EPA Unveils Draft List of 75 Potential Drinking Water Contaminants Nationwide
Published Date: 4/6/2026
Proposed Rule
Summary
The EPA just shared a draft list of 75 chemicals, 4 groups of substances, and 9 microbes that might show up in our drinking water and could need new safety rules. This affects everyone who drinks public water, and the EPA wants your thoughts by June 5, 2026, before making final decisions. While no new costs are set yet, future rules could impact water providers and communities.
Analyzed Economic Effects
8 provisions identified: 7 benefits, 1 costs, 0 mixed.
Final CCL guides future regulation of 5+ contaminants
The EPA will use the final CCL 6 to prioritize research and data collection and, in a future separate action, will make regulatory determinations on whether to regulate at least five contaminants from the CCL with National Primary Drinking Water Regulations under SDWA section 1412(b)(1)(B)(ii).
PFAS listed as a broad chemical group
EPA proposes listing per- and polyfluoroalkyl substances (PFAS) as a group on the draft CCL 6, using the same structural definition applied in CCL 5 and excluding PFAS that are subject to national drinking water regulations at the time of final CCL 6. The structural definition includes three specific chemical structure patterns described in the document.

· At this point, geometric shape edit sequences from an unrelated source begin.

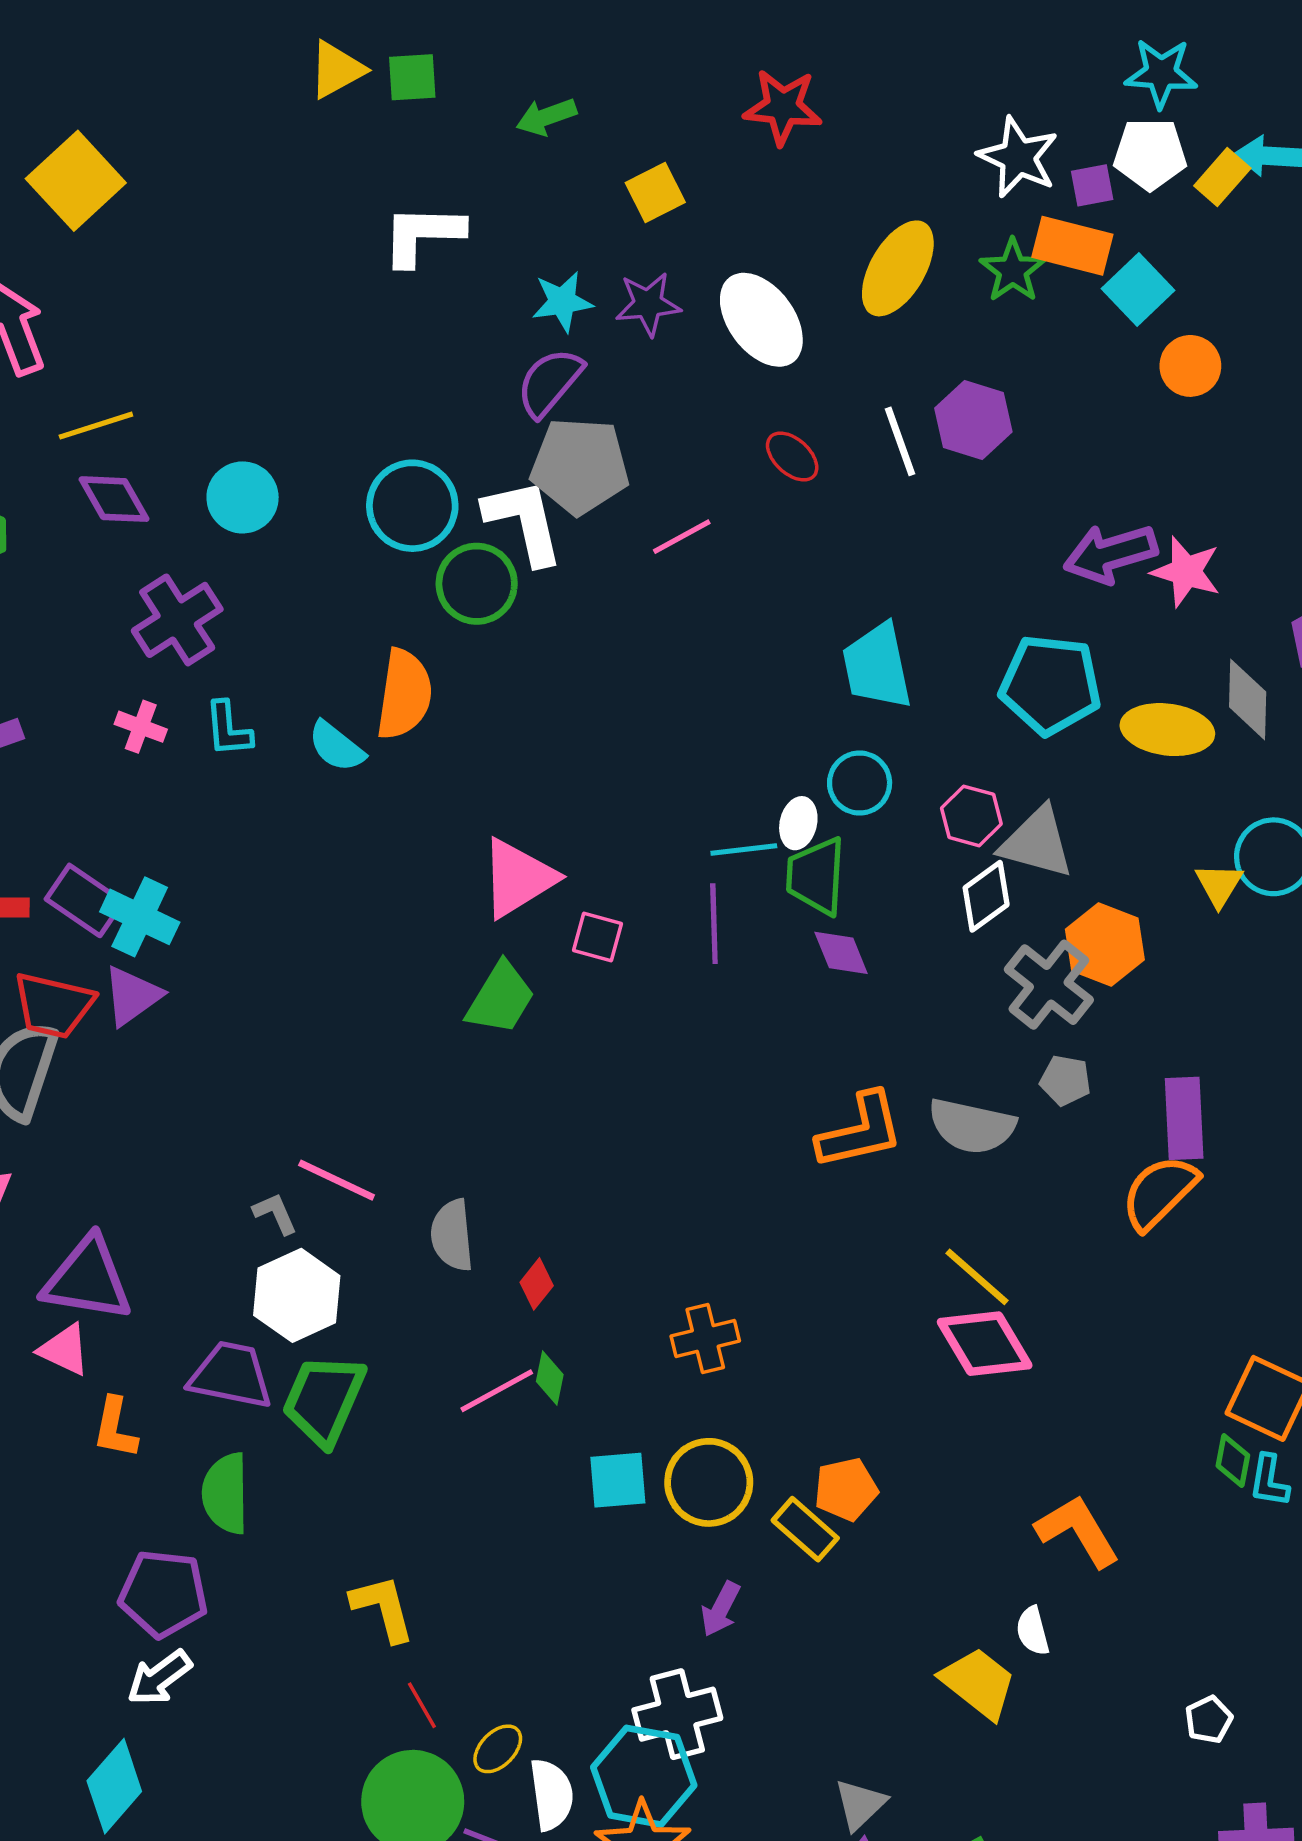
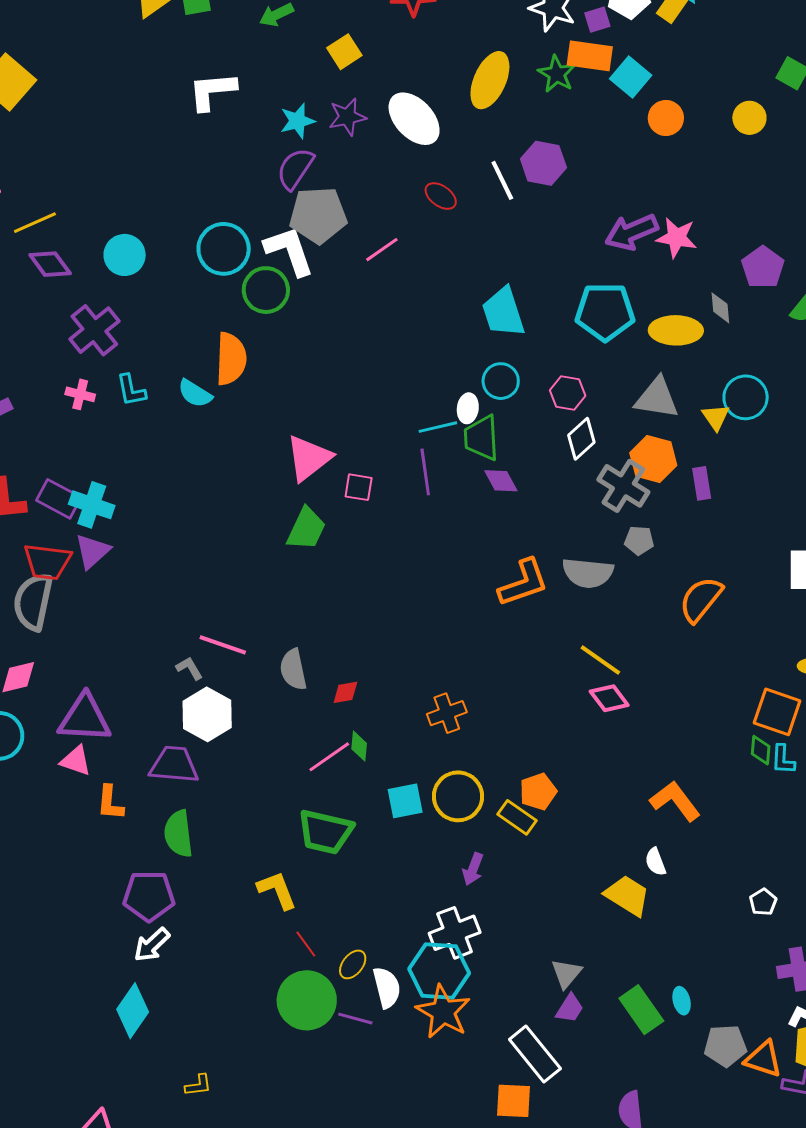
gray diamond: (1248, 699) -> (720, 308), size x0.7
gray triangle: (1037, 843) -> (657, 398), moved
purple rectangle: (1184, 1118) -> (702, 483), moved, size x0.7
red diamond: (537, 1284) -> (345, 692), turned 48
pink diamond: (985, 1344) -> (609, 698), size x0.7
green trapezoid: (324, 1400) -> (325, 832), moved, turned -94

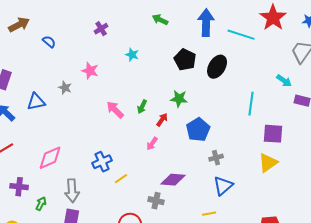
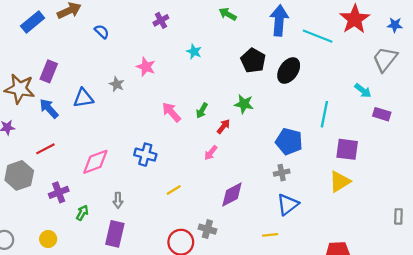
blue pentagon: (198, 130) -> (289, 141), moved, turned -30
blue cross: (102, 162) -> (145, 155), moved, turned 36
purple diamond: (173, 180) -> (232, 194), turned -35
purple cross: (19, 187) -> (59, 192), turned -30
gray arrow: (72, 191) -> (118, 200), size x0.6
gray cross: (156, 201) -> (207, 229), moved

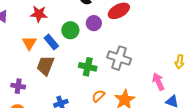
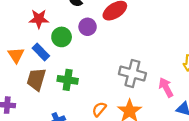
red star: (39, 14) -> (39, 19), moved
gray cross: (119, 58) -> (132, 74), moved
green cross: (88, 67) -> (68, 80), moved

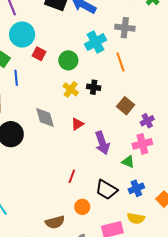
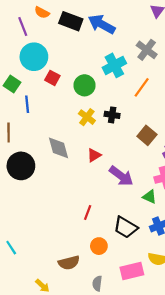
gray cross: (125, 28) -> (147, 50), turned 30
orange line: (120, 62) -> (142, 87), turned 54
purple arrow: (102, 143) -> (121, 176), turned -35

Draft CCL 6: 88 contaminants listed
The EPA published a draft Contaminant Candidate List 6 (CCL 6) that includes 75 individual chemicals, 4 chemical groups, and 9 microbes — 88 contaminants in total. These are known or anticipated to occur in public water systems and could be prioritized for future action under the Safe Drinking Water Act.
CCL links to UCMR monitoring (up to 30)
The CCL informs future Unregulated Contaminant Monitoring Rules (UCMR). SDWA section 1445(a)(2) requires EPA to issue a UCMR every five years with a list of no more than 30 unregulated contaminants for public water systems to monitor.
Microplastics listed; major data gaps noted
EPA proposes listing microplastics as a chemical group on the draft CCL 6 and identifies significant data gaps that require research: (1) a health-based definition (characteristics like size, polymer, shape), (2) validated detection technology, (3) understanding microplastics in mixtures, and (4) sources of microplastics contributing to drinking water.
Pharmaceuticals grouped; benchmarks used
EPA proposes listing pharmaceuticals as a chemical group on the draft CCL 6 and used Human Health Benchmarks for Pharmaceuticals (HHB-Rx) to inform screening. For CCL 6 purposes, 'pharmaceuticals' are considered any substances defined as a 'drug' under the Federal Food, Drug, and Cosmetic Act (1938).
No immediate rules for water systems
The draft CCL 6 and the final CCL 6, when published, will not impose any requirements on regulated entities (public water systems). The document is a prioritization and research planning step, not a regulation.
Disinfection byproducts listed as a group
EPA proposes listing disinfection byproducts (DBPs) as one of four chemical groups on the draft CCL 6. The DBP group includes 27 unregulated DBPs — 23 carried from CCL 5 plus 4 additional DBPs (bromochloroacetonitrile, chloral hydrate, chloronitramide anion, and trichloroacetonitrile).